Doing Work Without Threads

Thursday 23 September, 2004, 10:30 AM

There seems to be a popular notion that in order for a program to perform an operation, it must have a thread with which to do it. This is not always the case. Often, the only points at which you need a thread are at the start and end of the operation. But there's an unfortunate tendency to hog the thread for the whole duration.

(This approach of making a thread wait for an operation to complete is sometimes described as 'synchronous' - the thread's progress is synchronized with the progress of the work being done. It's also sometimes described as 'blocking' because the thread's progress is blocked until the operation completes.)

To be fair, there are good reasons for the popularity of the synchronous style. APIs that don't return until they've done what you asked them to do are usually simpler than the asynchronous alternatives. They require less code to use. The code is typically also a lot easier to read, because the flow of the code directly reflects the sequencing of operations; asynchronous code tends to have a somewhat fragmented structure. And of course sequential code is a lot easier to get right - doing everything on one thread in the order you want is much easier to do than trying to write code that handles events in whatever order they happen to occur, with whatever thread they choose to arrive on.
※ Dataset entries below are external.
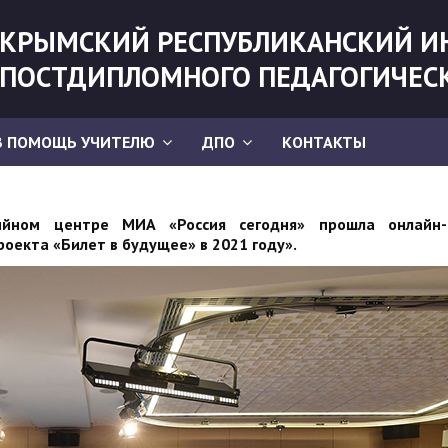
КРЫМСКИЙ РЕСПУБЛИКАНСКИЙ И
ПОСТДИПЛОМНОГО ПЕДАГОГИЧЕС
В ПОМОЩЬ УЧИТЕЛЮ
ДПО
КОНТАКТЫ
ийном центре МИА «Россия сегодня» прошла онлайн-
оекта «Билет в будущее» в 2021 году».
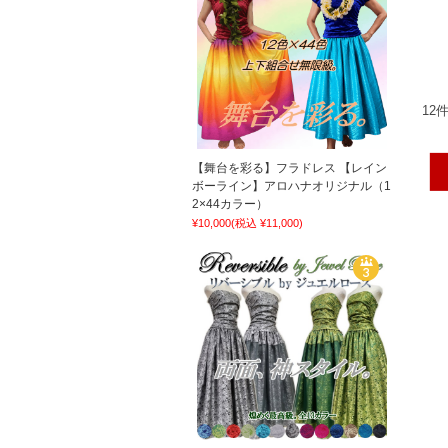
12
【舞台を彩る】フラドレス 【レイン
ボーライン】アロハナオリジナル（1
2×44カラー）
¥10,000
(税込 ¥11,000)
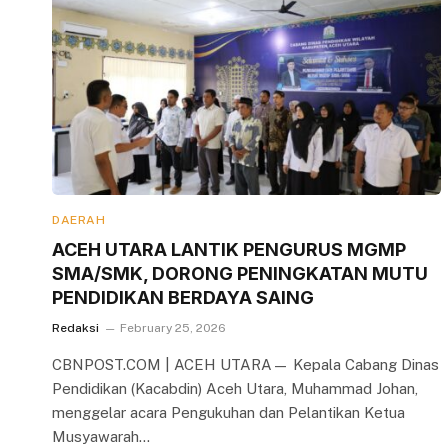
DAERAH
ACEH UTARA LANTIK PENGURUS MGMP
SMA/SMK, DORONG PENINGKATAN MUTU
PENDIDIKAN BERDAYA SAING
Redaksi
February 25, 2026
CBNPOST.COM | ACEH UTARA— Kepala Cabang Dinas
Pendidikan (Kacabdin) Aceh Utara, Muhammad Johan,
menggelar acara Pengukuhan dan Pelantikan Ketua
Musyawarah…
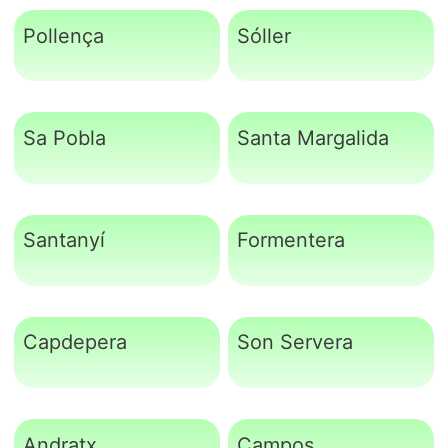
Pollença
Sóller
Sa Pobla
Santa Margalida
Santanyí
Formentera
Capdepera
Son Servera
Andratx
Campos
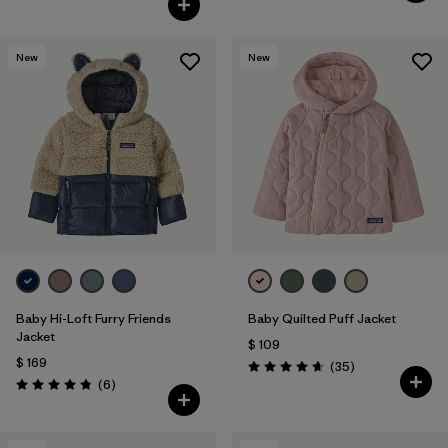
New
New
Baby Hi-Loft Furry Friends
Baby Quilted Puff Jacket
Jacket
$ 109
$ 169
Comentarios
(35
)
Valoración: 4.7 / 5
Comentarios
(6
)
Valoración: 4.8 / 5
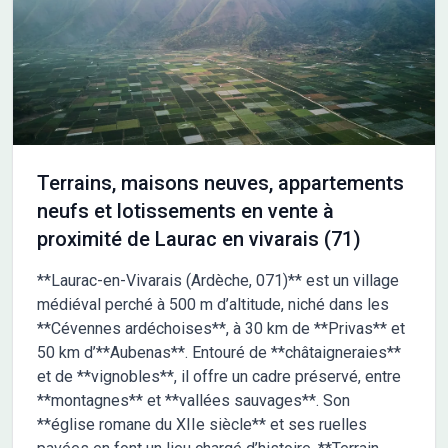
Pour plus de renseignements, contactez Caroline
Terrains, maisons neuves, appartements
neufs et lotissements en vente à
proximité de Laurac en vivarais (71)
**Laurac-en-Vivarais (Ardèche, 071)** est un village
médiéval perché à 500 m d’altitude, niché dans les
**Cévennes ardéchoises**, à 30 km de **Privas** et
50 km d’**Aubenas**. Entouré de **châtaigneraies**
et de **vignobles**, il offre un cadre préservé, entre
**montagnes** et **vallées sauvages**. Son
**église romane du XIIe siècle** et ses ruelles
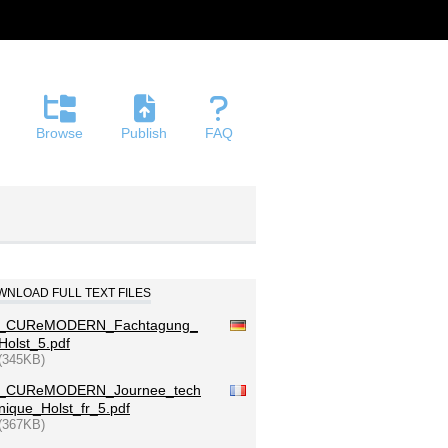
Browse
Publish
FAQ
NLOAD FULL TEXT FILES
_CUReMODERN_Fachtagung_
Holst_5.pdf
(345KB)
_CUReMODERN_Journee_tech
nique_Holst_fr_5.pdf
(367KB)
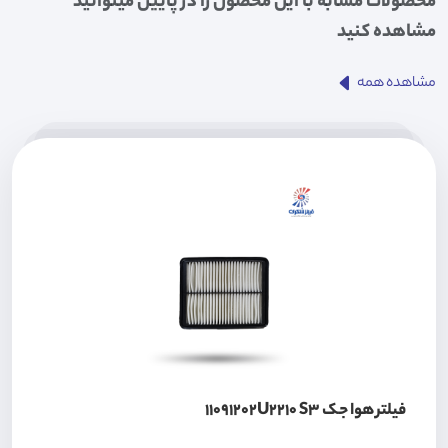
محصولات مشابه با این محصول را در پایین میتوانید
مشاهده کنید
مشاهده همه
فیلتر هوا جک 11091202U2210 S3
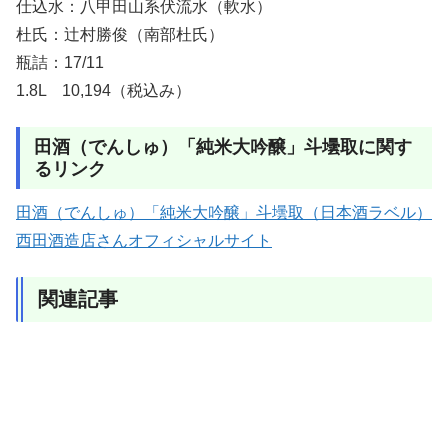
仕込水：八甲田山系伏流水（軟水）
杜氏：辻村勝俊（南部杜氏）
瓶詰：17/11
1.8L 10,194（税込み）
田酒（でんしゅ）「純米大吟醸」斗壜取に関す
るリンク
田酒（でんしゅ）「純米大吟醸」斗壜取（日本酒ラベル）
西田酒造店さんオフィシャルサイト
関連記事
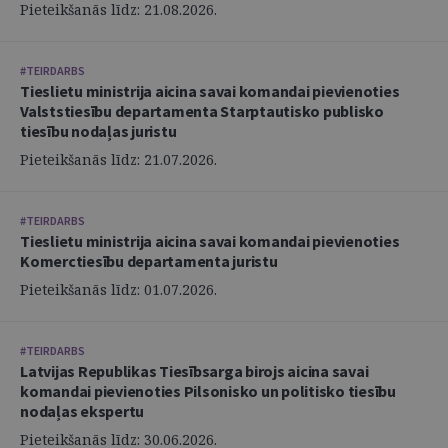
Pieteikšanās līdz: 21.08.2026.
#TEIRDARBS
Tieslietu ministrija aicina savai komandai pievienoties
Valststiesību departamenta Starptautisko publisko
tiesību nodaļas juristu
Pieteikšanās līdz: 21.07.2026.
#TEIRDARBS
Tieslietu ministrija aicina savai komandai pievienoties
Komerctiesību departamenta juristu
Pieteikšanās līdz: 01.07.2026.
#TEIRDARBS
Latvijas Republikas Tiesībsarga birojs aicina savai
komandai pievienoties Pilsonisko un politisko tiesību
nodaļas ekspertu
Pieteikšanās līdz: 30.06.2026.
Nonetheless, I think the overwhelming prevalence of the synchronous approach clouds people's understanding of how things work. This seems to be particularly harmful when it comes to the way a lot of people approach the design of distributed systems - I think it may be partly responsible for the fact that RPC is so overused.
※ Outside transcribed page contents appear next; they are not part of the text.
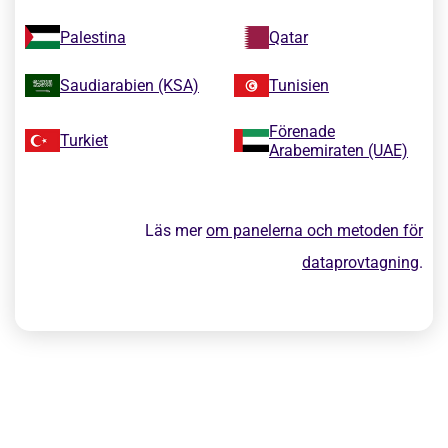
Palestina
Qatar
Saudiarabien (KSA)
Tunisien
Förenade
Turkiet
Arabemiraten (UAE)
Läs mer
om panelerna och metoden för
dataprovtagning
.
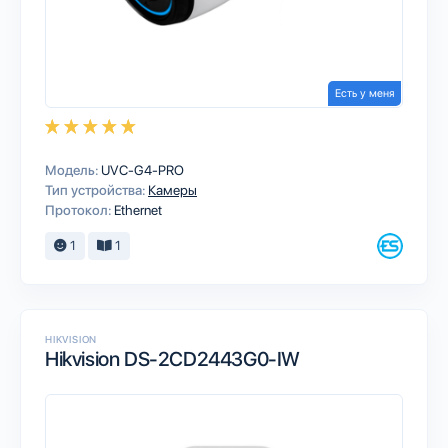
Есть у меня
Модель:
UVC‑G4‑PRO
Тип устройства:
Камеры
Протокол:
Ethernet
1
1
HIKVISION
Hikvision DS-2CD2443G0-IW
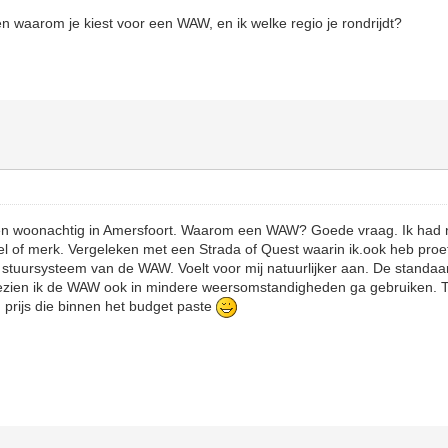
len waarom je kiest voor een WAW, en ik welke regio je rondrijdt?
Ben woonachtig in Amersfoort. Waarom een WAW? Goede vraag. Ik had n
l of merk. Vergeleken met een Strada of Quest waarin ik.ook heb proe
t stuursysteem van de WAW. Voelt voor mij natuurlijker aan. De standaa
zien ik de WAW ook in mindere weersomstandigheden ga gebruiken. Te
prijs die binnen het budget paste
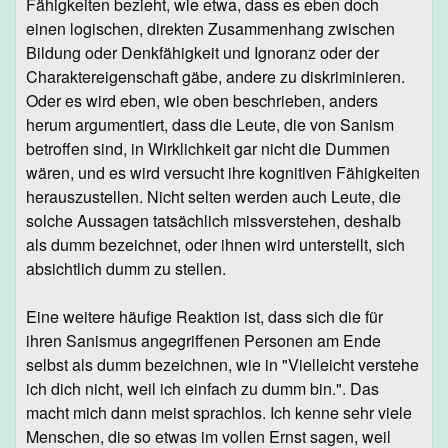
Fähigkeiten bezieht, wie etwa, dass es eben doch
einen logischen, direkten Zusammenhang zwischen
Bildung oder Denkfähigkeit und Ignoranz oder der
Charaktereigenschaft gäbe, andere zu diskriminieren.
Oder es wird eben, wie oben beschrieben, anders
herum argumentiert, dass die Leute, die von Sanism
betroffen sind, in Wirklichkeit gar nicht die Dummen
wären, und es wird versucht ihre kognitiven Fähigkeiten
herauszustellen. Nicht selten werden auch Leute, die
solche Aussagen tatsächlich missverstehen, deshalb
als dumm bezeichnet, oder ihnen wird unterstellt, sich
absichtlich dumm zu stellen.
Eine weitere häufige Reaktion ist, dass sich die für
ihren Sanismus angegriffenen Personen am Ende
selbst als dumm bezeichnen, wie in "Vielleicht verstehe
ich dich nicht, weil ich einfach zu dumm bin.". Das
macht mich dann meist sprachlos. Ich kenne sehr viele
Menschen, die so etwas im vollen Ernst sagen, weil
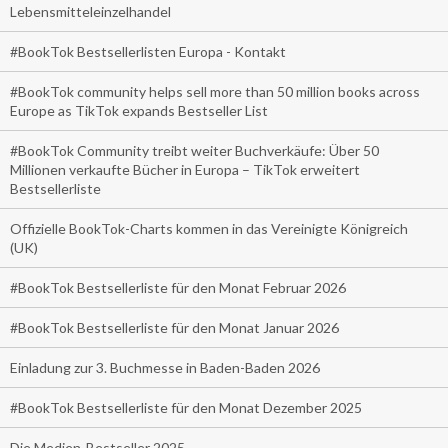
Lebensmitteleinzelhandel
#BookTok Bestsellerlisten Europa - Kontakt
#BookTok community helps sell more than 50 million books across
Europe as TikTok expands Bestseller List
#BookTok Community treibt weiter Buchverkäufe: Über 50
Millionen verkaufte Bücher in Europa – TikTok erweitert
Bestsellerliste
Offizielle BookTok-Charts kommen in das Vereinigte Königreich
(UK)
#BookTok Bestsellerliste für den Monat Februar 2026
#BookTok Bestsellerliste für den Monat Januar 2026
Einladung zur 3. Buchmesse in Baden-Baden 2026
#BookTok Bestsellerliste für den Monat Dezember 2025
Die Medien-Bestseller 2025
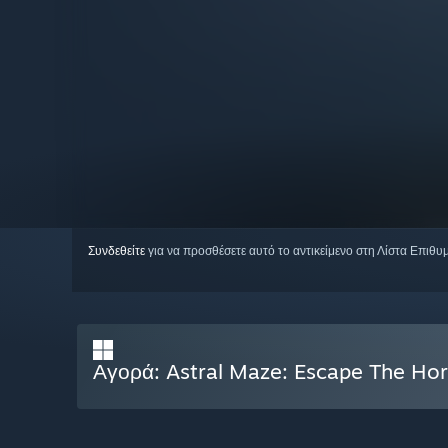
Συνδεθείτε
για να προσθέσετε αυτό το αντικείμενο στη Λίστα Επιθυ
Αγορά: Astral Maze: Escape The Hor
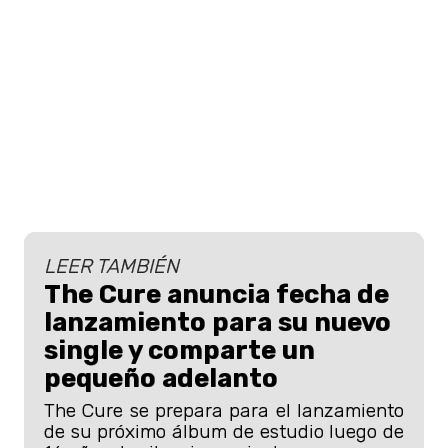
LEER TAMBIÉN
The Cure anuncia fecha de
lanzamiento para su nuevo
single y comparte un
pequeño adelanto
The Cure se prepara para el lanzamiento
de su próximo álbum de estudio luego de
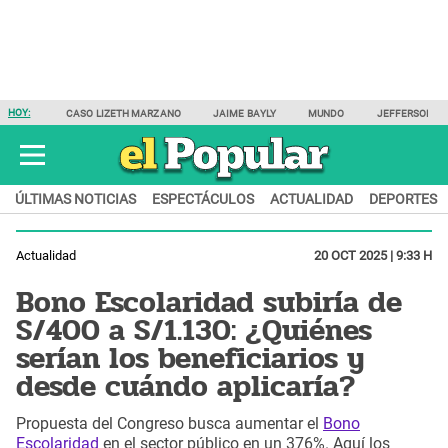
HOY:
CASO LIZETH MARZANO
JAIME BAYLY
MUNDO
JEFFERSON F
ÚLTIMAS NOTICIAS
ESPECTÁCULOS
ACTUALIDAD
DEPORTES
Actualidad
20 OCT 2025 | 9:33 H
Bono Escolaridad subiría de
S/400 a S/1.130: ¿Quiénes
serían los beneficiarios y
desde cuándo aplicaría?
Propuesta del Congreso busca aumentar el
Bono
Escolaridad
en el sector público en un 376%. Aquí los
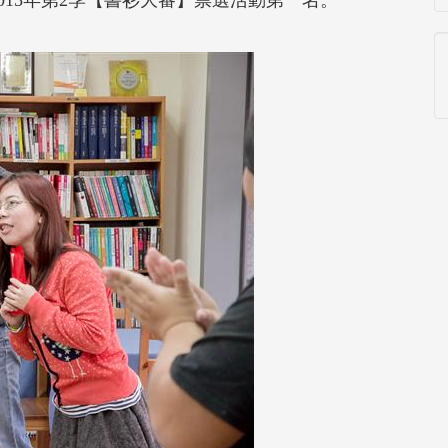
2015年第2季【書衫大審】票選活動第一名。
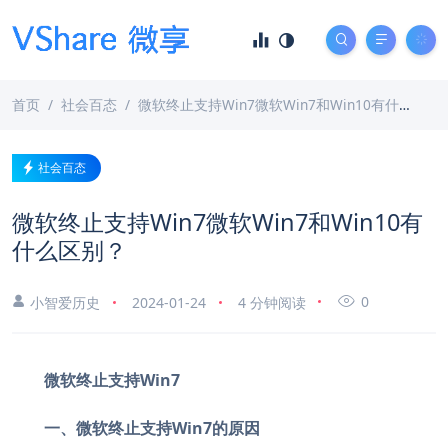
首页
社会百态
微软终止支持Win7微软Win7和Win10有什么区别？
社会百态
微软终止支持Win7微软Win7和Win10有
什么区别？
0
小智爱历史
2024-01-24
4 分钟阅读
微软终止支持Win7
一、微软终止支持Win7的原因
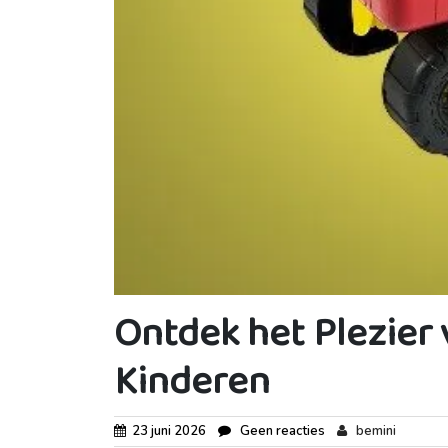
Ontdek het Plezier
Kinderen
23 juni 2026
Geen reacties
bemini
It's All Async Under the Covers

One of the main areas where I see synchronous thinking leading people astray is in networking code. It amazes me how many people think that sending or receiving a message over the network using, say, a socket is necessarily a blocking operation.

It's not - down at the level of the network device driver, it's all totally asynchronous. If a network device driver is asked to send a packet, it arranges for the memory holding that packet to be accessible to the network card (or it may elect to copy the packet into a buffer on the network card), and asks the network card to start sending it as soon as it can. The device driver then returns, usually before the packet has even started to go out over the network.
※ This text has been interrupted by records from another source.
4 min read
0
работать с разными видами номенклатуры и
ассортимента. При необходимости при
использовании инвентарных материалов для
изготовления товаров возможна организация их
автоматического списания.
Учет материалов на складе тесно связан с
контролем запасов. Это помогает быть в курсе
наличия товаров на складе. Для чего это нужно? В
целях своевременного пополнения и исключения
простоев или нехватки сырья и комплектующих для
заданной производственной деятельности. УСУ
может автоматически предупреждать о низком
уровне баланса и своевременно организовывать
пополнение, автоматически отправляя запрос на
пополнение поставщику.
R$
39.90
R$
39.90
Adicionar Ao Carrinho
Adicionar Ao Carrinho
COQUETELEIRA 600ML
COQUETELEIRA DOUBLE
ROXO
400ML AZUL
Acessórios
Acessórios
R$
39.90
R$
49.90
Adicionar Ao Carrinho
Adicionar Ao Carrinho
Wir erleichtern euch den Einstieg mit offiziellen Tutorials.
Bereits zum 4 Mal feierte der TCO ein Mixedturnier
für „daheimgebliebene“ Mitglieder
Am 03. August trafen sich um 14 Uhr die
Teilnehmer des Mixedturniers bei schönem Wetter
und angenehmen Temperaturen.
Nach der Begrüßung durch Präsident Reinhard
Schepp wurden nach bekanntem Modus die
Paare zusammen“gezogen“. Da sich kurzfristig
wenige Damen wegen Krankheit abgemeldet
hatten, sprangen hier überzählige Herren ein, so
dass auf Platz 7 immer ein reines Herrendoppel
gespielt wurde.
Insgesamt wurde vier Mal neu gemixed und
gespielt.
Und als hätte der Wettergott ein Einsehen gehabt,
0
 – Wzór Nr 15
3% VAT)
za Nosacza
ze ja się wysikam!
Once the hardware has been given its instructions, the CPU has nothing more to do. So there's no point in the device driver just twiddling its thumbs while it waits for the hardware to get on with it. Instead it returns, so that the CPU can go off and do something else. Once the network card has finished sending the data, it will typically raise an interrupt so that the driver can notify the sending program and release the buffers.

As for receiving data, that is initiated by the network card - when it receives a packet, it raises an interrupt. This causes the CPU to stop what it's doing and handle the interrupt. Exactly what happens at this point will vary depending on the exact context, but the important point is that the handling of incoming data is triggered by the arrival of incoming data. There doesn't need to be a thread waiting to receive the data. The data just arrives, and by the magic of interrupts, suitable processing ensues.

Meanwhile, In User Mode

Of course for most developers, the way things work in kernel mode is less important than the way networking services are presented in user mode. And since lots of the APIs are synchronous, it's hardly surprising that most people think primarily in terms of synchronous operations. For example, in .NET, you can use sockets entirely synchronously. Indeed, this seems to be encouraged. But in many cases, an asynchronous API is available.

For example, the Socket class provides Begin/End versions of all of the potentially long-running operations. (Those of you used to a more Unixy style of socket programming will of course be aware of the idea of putting a socket into non-blocking mode, which also supports an async approach. But I don't like that so much - it's more far removed from how things really work, because it doesn't offer a callback-driven approach. .NET's async model feels to me like a better match for the way things work under the covers. And since I used to write kernel mode network device drivers for a living many years ago, this appeals to me.)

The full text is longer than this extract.